### TASK REQUIREMENTS
Every line from the one containing "されている内容は、返金ポリシーの作成に関する一般的かつ専門的" to the one containing "リシーに記載すべき事項" in the records below, both included, must be set down exactly, and no other line.

[Dataset entries]
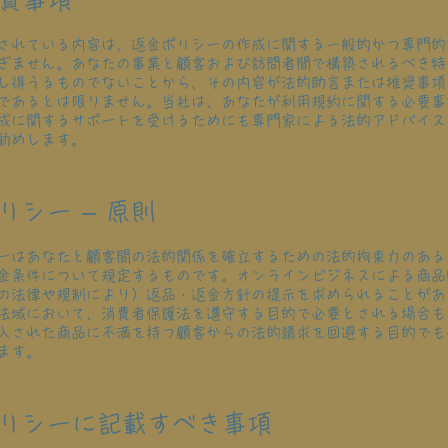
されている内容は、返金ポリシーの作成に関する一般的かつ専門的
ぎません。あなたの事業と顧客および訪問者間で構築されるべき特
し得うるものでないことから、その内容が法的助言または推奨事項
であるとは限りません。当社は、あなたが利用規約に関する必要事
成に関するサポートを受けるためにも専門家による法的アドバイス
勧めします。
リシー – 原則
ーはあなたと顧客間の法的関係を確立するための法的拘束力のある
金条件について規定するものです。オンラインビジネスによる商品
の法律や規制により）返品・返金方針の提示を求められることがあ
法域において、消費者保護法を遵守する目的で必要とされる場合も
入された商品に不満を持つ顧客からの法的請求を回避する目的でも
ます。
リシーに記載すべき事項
...
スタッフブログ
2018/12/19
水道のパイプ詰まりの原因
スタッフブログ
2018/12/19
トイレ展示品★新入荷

### FINAL ANSWER
されている内容は、返金ポリシーの作成に関する一般的かつ専門的
ぎません。あなたの事業と顧客および訪問者間で構築されるべき特
し得うるものでないことから、その内容が法的助言または推奨事項
であるとは限りません。当社は、あなたが利用規約に関する必要事
成に関するサポートを受けるためにも専門家による法的アドバイス
勧めします。
リシー – 原則
ーはあなたと顧客間の法的関係を確立するための法的拘束力のある
金条件について規定するものです。オンラインビジネスによる商品
の法律や規制により）返品・返金方針の提示を求められることがあ
法域において、消費者保護法を遵守する目的で必要とされる場合も
入された商品に不満を持つ顧客からの法的請求を回避する目的でも
ます。
リシーに記載すべき事項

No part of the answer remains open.